> [Exercise instructions]: Your reply should be one number: how many lines of the records below contain the string "vino".

> [Records for this task]:

=== Begin Enclosure ===

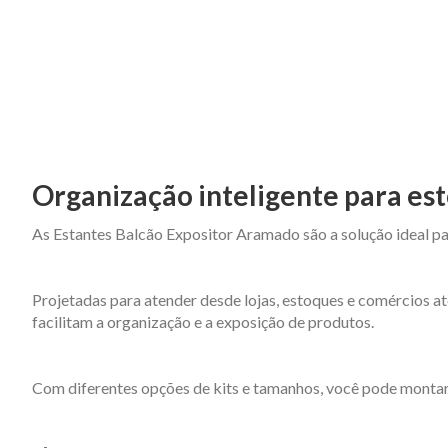
Organização inteligente para est
As Estantes Balcão Expositor Aramado são a solução ideal pa
Projetadas para atender desde lojas, estoques e comércios at
facilitam a organização e a exposição de produtos.
Com diferentes opções de kits e tamanhos, você pode montar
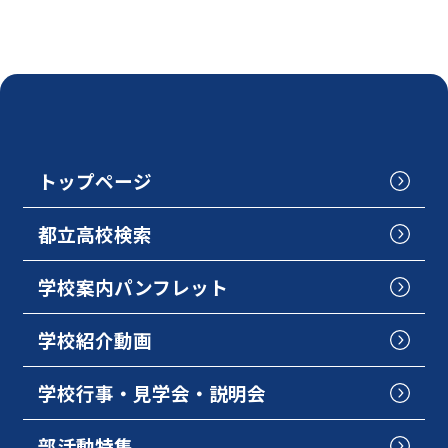
トップページ
都立高校検索
学校案内パンフレット
学校紹介動画
学校行事・見学会・説明会
部活動特集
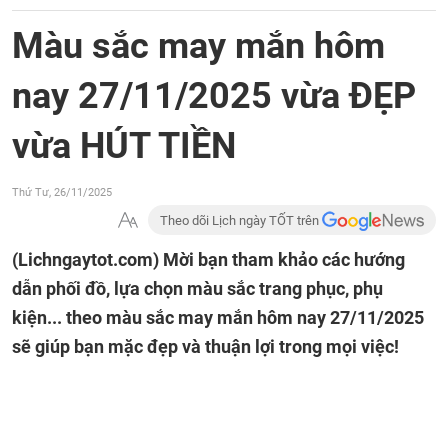
Màu sắc may mắn hôm
nay 27/11/2025 vừa ĐẸP
vừa HÚT TIỀN
Thứ Tư, 26/11/2025
Theo dõi Lịch ngày TỐT trên
(Lichngaytot.com)
Mời bạn tham khảo các hướng
dẫn phối đồ, lựa chọn màu sắc trang phục, phụ
kiện... theo màu sắc may mắn hôm nay 27/11/2025
sẽ giúp bạn mặc đẹp và thuận lợi trong mọi việc!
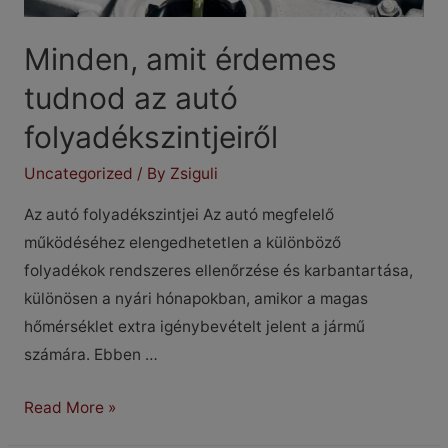
Minden, amit érdemes
tudnod az autó
folyadékszintjeiről
Uncategorized
/ By
Zsiguli
Az autó folyadékszintjei Az autó megfelelő
működéséhez elengedhetetlen a különböző
folyadékok rendszeres ellenőrzése és karbantartása,
különösen a nyári hónapokban, amikor a magas
hőmérséklet extra igénybevételt jelent a jármű
számára. Ebben …
Minden,
Read More »
amit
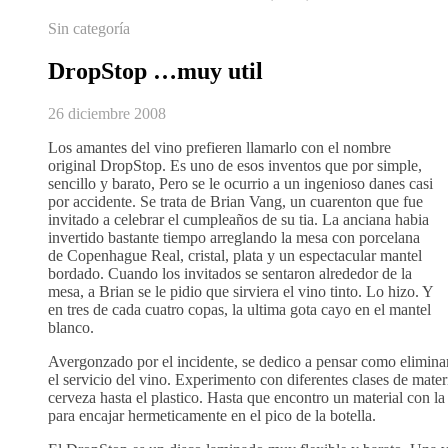
Sin categoría
DropStop …muy util
26 diciembre 2008
Los amantes del vino prefieren llamarlo con el nombre
original DropStop. Es uno de esos inventos que por simple,
sencillo y barato, Pero se le ocurrio a un ingenioso danes casi
por accidente. Se trata de Brian Vang, un cuarenton que fue
invitado a celebrar el cumpleaños de su tia. La anciana habia
invertido bastante tiempo arreglando la mesa con porcelana
de Copenhague Real, cristal, plata y un espectacular mantel
bordado. Cuando los invitados se sentaron alrededor de la
mesa, a Brian se le pidio que sirviera el vino tinto. Lo hizo. Y
en tres de cada cuatro copas, la ultima gota cayo en el mantel
blanco.
Avergonzado por el incidente, se dedico a pensar como elimina
el servicio del vino. Experimento con diferentes clases de materi
cerveza hasta el plastico. Hasta que encontro un material con la 
para encajar hermeticamente en el pico de la botella.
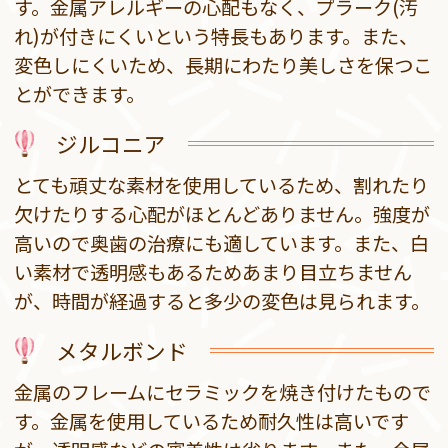
す。金属アレルギーの心配もなく、プラーク(汚
れ)が付きにくいという特長もあります。また、
変色しにくいため、長期にわたり美しさを保つこ
とができます。
ジルコニア
とても頑丈な素材を使用しているため、割れたり
欠けたりする心配がほとんどありません。強度が
高いので奥歯の治療にも適しています。また、白
い素材で透明感もあるためあまり目立ちません
が、時間が経過すると多少の変色は見られます。
メタルボンド
金属のフレームにセラミックを焼き付けたもので
す。金属を使用しているため耐久性は高いです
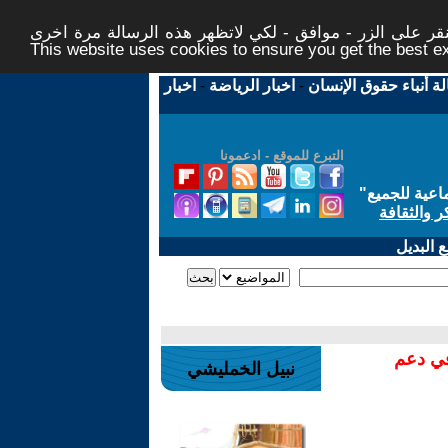
ر على الزر - موافق - لكي لاتظهر هذه الرسالة مرة اخرى -
This website uses cookies to ensure you get the best 
لة أنباء حقوق الإنسان
-
اخبار الرياضة
-
اخبار
التبرع للموقع - ادعمونا
اعية للجميع
"
ر والثقافة
 البديل
في دعم
نبيل الخمليشي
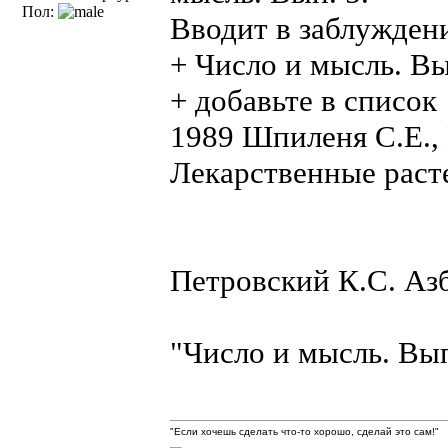
Пол:
Вводит в заблуждени
+ Число и мысль. Вы
+ добавьте в список
1989 Шпиленя С.Е.,
Лекарственные расте
Петровский К.С. Азб
"Число и мысль. Вып
"Если хочешь сделать что-то хорошо, сделай это сам!"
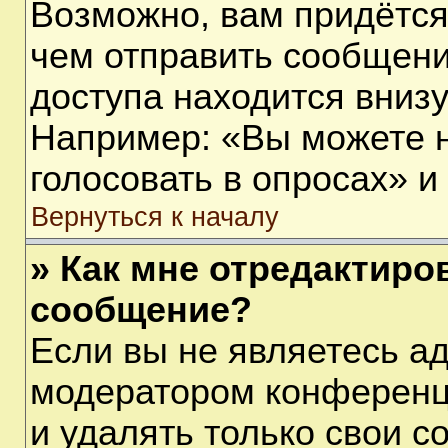
Возможно, вам придётся
чем отправить сообщени
доступа находится вниз
Например: «Вы можете 
голосовать в опросах» и т
Вернуться к началу
» Как мне отредактиро
сообщение?
Если вы не являетесь а
модератором конференц
и удалять только свои 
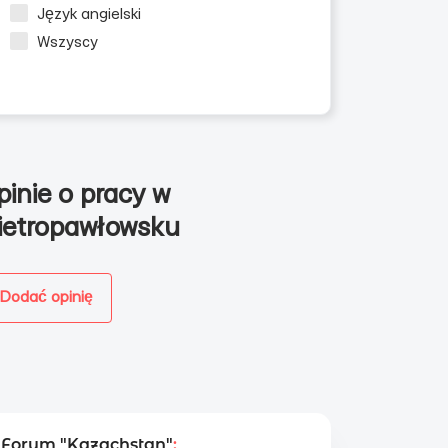
Język angielski
Wszyscy
pinie o pracy w
ietropawłowsku
Dodać opinię
Forum "Kazachstan"
:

=== End Enclosure ===

> [Solution]: 3